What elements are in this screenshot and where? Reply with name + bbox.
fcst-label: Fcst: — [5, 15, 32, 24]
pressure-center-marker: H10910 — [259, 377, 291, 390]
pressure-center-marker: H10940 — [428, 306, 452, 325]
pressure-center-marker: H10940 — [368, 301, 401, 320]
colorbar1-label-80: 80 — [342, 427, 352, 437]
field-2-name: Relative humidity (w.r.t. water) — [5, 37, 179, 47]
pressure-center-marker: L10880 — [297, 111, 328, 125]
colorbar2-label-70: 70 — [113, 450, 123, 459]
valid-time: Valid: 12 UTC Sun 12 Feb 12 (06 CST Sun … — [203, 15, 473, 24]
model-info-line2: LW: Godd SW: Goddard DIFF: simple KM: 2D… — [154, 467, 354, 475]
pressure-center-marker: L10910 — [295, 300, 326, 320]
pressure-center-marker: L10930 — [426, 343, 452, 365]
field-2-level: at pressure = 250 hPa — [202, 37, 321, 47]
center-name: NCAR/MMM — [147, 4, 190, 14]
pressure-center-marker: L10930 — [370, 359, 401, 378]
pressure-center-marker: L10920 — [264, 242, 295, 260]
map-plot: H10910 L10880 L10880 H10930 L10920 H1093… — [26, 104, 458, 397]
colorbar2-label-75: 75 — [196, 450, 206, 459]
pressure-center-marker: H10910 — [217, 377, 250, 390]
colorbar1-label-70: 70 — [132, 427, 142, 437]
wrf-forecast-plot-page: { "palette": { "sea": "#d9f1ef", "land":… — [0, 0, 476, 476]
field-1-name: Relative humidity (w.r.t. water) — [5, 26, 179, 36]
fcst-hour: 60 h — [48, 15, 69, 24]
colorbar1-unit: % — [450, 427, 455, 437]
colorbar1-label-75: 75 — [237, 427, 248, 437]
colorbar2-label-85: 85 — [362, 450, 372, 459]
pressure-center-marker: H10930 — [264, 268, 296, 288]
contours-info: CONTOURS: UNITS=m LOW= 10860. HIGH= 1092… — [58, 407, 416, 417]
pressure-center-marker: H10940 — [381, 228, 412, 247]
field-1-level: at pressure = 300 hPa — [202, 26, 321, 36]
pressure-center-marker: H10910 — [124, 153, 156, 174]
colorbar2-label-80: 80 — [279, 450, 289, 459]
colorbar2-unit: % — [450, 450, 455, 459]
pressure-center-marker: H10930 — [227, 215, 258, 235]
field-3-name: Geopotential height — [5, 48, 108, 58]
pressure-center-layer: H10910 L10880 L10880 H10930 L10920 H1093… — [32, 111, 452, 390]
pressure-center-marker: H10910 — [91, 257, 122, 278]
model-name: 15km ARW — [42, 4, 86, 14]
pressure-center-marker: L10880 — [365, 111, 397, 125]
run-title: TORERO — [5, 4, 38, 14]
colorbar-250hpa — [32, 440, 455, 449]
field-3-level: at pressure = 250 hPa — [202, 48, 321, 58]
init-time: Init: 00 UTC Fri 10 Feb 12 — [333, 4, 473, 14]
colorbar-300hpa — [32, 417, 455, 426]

**Exercise directions**: Your answer should be the listing itself, repeated exactly.

**Response**:
What elements are in this screenshot and where? Reply with name + bbox.
fcst-label: Fcst: — [5, 15, 32, 24]
pressure-center-marker: H10910 — [259, 377, 291, 390]
pressure-center-marker: H10940 — [428, 306, 452, 325]
pressure-center-marker: H10940 — [368, 301, 401, 320]
colorbar1-label-80: 80 — [342, 427, 352, 437]
field-2-name: Relative humidity (w.r.t. water) — [5, 37, 179, 47]
pressure-center-marker: L10880 — [297, 111, 328, 125]
colorbar2-label-70: 70 — [113, 450, 123, 459]
valid-time: Valid: 12 UTC Sun 12 Feb 12 (06 CST Sun … — [203, 15, 473, 24]
model-info-line2: LW: Godd SW: Goddard DIFF: simple KM: 2D… — [154, 467, 354, 475]
pressure-center-marker: L10910 — [295, 300, 326, 320]
pressure-center-marker: L10930 — [426, 343, 452, 365]
field-2-level: at pressure = 250 hPa — [202, 37, 321, 47]
center-name: NCAR/MMM — [147, 4, 190, 14]
pressure-center-marker: L10930 — [370, 359, 401, 378]
pressure-center-marker: L10920 — [264, 242, 295, 260]
map-plot: H10910 L10880 L10880 H10930 L10920 H1093… — [26, 104, 458, 397]
colorbar2-label-75: 75 — [196, 450, 206, 459]
pressure-center-marker: H10910 — [217, 377, 250, 390]
colorbar1-label-70: 70 — [132, 427, 142, 437]
wrf-forecast-plot-page: { "palette": { "sea": "#d9f1ef", "land":… — [0, 0, 476, 476]
field-1-name: Relative humidity (w.r.t. water) — [5, 26, 179, 36]
fcst-hour: 60 h — [48, 15, 69, 24]
colorbar1-unit: % — [450, 427, 455, 437]
colorbar1-label-75: 75 — [237, 427, 248, 437]
colorbar2-label-85: 85 — [362, 450, 372, 459]
pressure-center-marker: H10930 — [264, 268, 296, 288]
contours-info: CONTOURS: UNITS=m LOW= 10860. HIGH= 1092… — [58, 407, 416, 417]
pressure-center-marker: H10940 — [381, 228, 412, 247]
field-1-level: at pressure = 300 hPa — [202, 26, 321, 36]
pressure-center-marker: H10910 — [124, 153, 156, 174]
colorbar2-label-80: 80 — [279, 450, 289, 459]
colorbar2-unit: % — [450, 450, 455, 459]
pressure-center-marker: H10930 — [227, 215, 258, 235]
field-3-name: Geopotential height — [5, 48, 108, 58]
pressure-center-layer: H10910 L10880 L10880 H10930 L10920 H1093… — [32, 111, 452, 390]
pressure-center-marker: H10910 — [91, 257, 122, 278]
model-name: 15km ARW — [42, 4, 86, 14]
pressure-center-marker: L10880 — [365, 111, 397, 125]
run-title: TORERO — [5, 4, 38, 14]
colorbar-250hpa — [32, 440, 455, 449]
field-3-level: at pressure = 250 hPa — [202, 48, 321, 58]
init-time: Init: 00 UTC Fri 10 Feb 12 — [333, 4, 473, 14]
colorbar-300hpa — [32, 417, 455, 426]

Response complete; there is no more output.